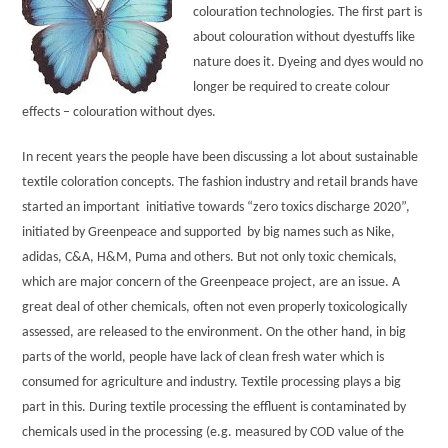
colouration technologies. The first part is
about colouration without dyestuffs like
nature does it. Dyeing and dyes would no
longer be required to create colour
effects – colouration without dyes.
In recent years the people have been discussing a lot about sustainable
textile coloration concepts. The fashion industry and retail brands have
started an important initiative towards “zero toxics discharge 2020”,
initiated by Greenpeace and supported by big names such as Nike,
adidas, C&A, H&M, Puma and others. But not only toxic chemicals,
which are major concern of the Greenpeace project, are an issue. A
great deal of other chemicals, often not even properly toxicologically
assessed, are released to the environment. On the other hand, in big
parts of the world, people have lack of clean fresh water which is
consumed for agriculture and industry. Textile processing plays a big
part in this. During textile processing the effluent is contaminated by
chemicals used in the processing (e.g. measured by COD value of the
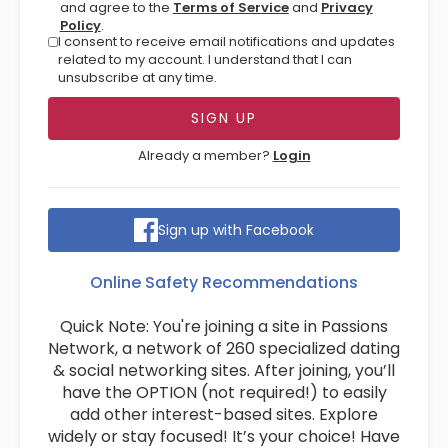
and agree to the
Terms of Service
and
Privacy
Policy
.
I consent to receive email notifications and updates
related to my account. I understand that I can
unsubscribe at any time.
Already a member?
Login
Sign up with Facebook
Online Safety Recommendations
Quick Note: You're joining a site in Passions
Network, a network of 260 specialized dating
& social networking sites. After joining, you’ll
have the OPTION (not required!) to easily
add other interest-based sites. Explore
widely or stay focused! It’s your choice! Have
----------
Problem requirements:
Each line from the one containing "consumed for agriculture" through the last line of the data should be written out exactly. Skip the pictures, and add no other lines.

Response area:
consumed for agriculture and industry. Textile processing plays a big
part in this. During textile processing the effluent is contaminated by
chemicals used in the processing (e.g. measured by COD value of the
and agree to the
Terms of Service
and
Privacy
Policy
.
I consent to receive email notifications and updates
related to my account. I understand that I can
unsubscribe at any time.
Already a member?
Login
Sign up with Facebook
Online Safety Recommendations
Quick Note: You're joining a site in Passions
Network, a network of 260 specialized dating
& social networking sites. After joining, you’ll
have the OPTION (not required!) to easily
add other interest-based sites. Explore
widely or stay focused! It’s your choice! Have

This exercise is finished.